'''

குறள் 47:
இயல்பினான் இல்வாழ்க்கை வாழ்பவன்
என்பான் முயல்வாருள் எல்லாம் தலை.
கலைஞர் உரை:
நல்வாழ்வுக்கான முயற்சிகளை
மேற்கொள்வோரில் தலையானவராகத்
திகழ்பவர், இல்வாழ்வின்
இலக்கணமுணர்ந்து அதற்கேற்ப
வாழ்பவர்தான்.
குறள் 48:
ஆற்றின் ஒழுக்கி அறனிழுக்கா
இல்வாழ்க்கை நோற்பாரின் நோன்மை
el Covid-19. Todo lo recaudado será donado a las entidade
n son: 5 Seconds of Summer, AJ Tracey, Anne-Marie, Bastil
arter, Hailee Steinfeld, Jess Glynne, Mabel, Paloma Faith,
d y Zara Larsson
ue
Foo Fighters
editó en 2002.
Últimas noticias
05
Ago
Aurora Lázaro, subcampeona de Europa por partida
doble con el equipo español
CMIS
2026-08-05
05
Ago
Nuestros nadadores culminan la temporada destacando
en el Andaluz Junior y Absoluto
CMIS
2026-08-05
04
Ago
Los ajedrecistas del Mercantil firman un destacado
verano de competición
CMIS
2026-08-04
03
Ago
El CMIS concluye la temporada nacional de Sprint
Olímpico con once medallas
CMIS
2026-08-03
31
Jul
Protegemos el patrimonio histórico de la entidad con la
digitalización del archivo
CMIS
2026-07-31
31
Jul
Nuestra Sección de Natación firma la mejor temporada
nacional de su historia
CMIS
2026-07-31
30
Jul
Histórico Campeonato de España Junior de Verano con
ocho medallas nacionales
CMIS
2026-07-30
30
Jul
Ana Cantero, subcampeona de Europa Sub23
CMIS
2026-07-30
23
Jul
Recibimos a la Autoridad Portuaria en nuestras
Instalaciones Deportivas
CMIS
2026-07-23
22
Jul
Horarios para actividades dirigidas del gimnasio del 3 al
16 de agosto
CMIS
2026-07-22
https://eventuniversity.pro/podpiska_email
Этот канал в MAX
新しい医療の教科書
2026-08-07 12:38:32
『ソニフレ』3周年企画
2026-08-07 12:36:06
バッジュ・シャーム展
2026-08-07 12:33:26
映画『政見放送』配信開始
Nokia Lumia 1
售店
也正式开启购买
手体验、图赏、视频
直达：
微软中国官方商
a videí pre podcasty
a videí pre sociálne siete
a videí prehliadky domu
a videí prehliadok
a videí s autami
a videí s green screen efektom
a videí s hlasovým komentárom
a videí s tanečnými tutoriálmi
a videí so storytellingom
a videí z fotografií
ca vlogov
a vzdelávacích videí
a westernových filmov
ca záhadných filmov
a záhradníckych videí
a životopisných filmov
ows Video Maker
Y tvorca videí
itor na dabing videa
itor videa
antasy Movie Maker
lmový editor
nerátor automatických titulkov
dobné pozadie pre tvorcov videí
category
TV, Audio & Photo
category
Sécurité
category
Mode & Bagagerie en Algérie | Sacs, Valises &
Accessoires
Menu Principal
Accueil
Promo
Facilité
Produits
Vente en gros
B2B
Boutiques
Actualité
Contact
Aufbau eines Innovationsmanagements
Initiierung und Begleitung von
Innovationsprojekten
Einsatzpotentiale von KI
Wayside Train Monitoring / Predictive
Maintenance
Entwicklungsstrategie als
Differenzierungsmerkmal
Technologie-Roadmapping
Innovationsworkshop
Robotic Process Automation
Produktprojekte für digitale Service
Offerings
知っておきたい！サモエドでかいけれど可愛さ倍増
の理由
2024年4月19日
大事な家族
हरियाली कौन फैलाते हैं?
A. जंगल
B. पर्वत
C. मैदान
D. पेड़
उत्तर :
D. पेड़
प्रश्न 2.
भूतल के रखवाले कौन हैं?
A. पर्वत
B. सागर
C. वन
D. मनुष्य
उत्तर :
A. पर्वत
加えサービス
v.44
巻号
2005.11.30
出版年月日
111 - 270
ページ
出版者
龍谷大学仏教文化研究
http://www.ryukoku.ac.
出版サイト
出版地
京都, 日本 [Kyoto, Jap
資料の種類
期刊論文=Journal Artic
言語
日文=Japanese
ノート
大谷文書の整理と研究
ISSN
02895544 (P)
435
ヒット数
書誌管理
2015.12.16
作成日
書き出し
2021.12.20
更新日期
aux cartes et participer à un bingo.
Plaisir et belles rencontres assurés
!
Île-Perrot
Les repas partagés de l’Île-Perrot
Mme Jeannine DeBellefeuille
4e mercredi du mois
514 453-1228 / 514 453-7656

'''

**WHAT IS BEING ASKED**:
Pull every line containing "medallas" out of the material and copy it.

**TASK SOLUTION**:
Olímpico con once medallas
ocho medallas nacionales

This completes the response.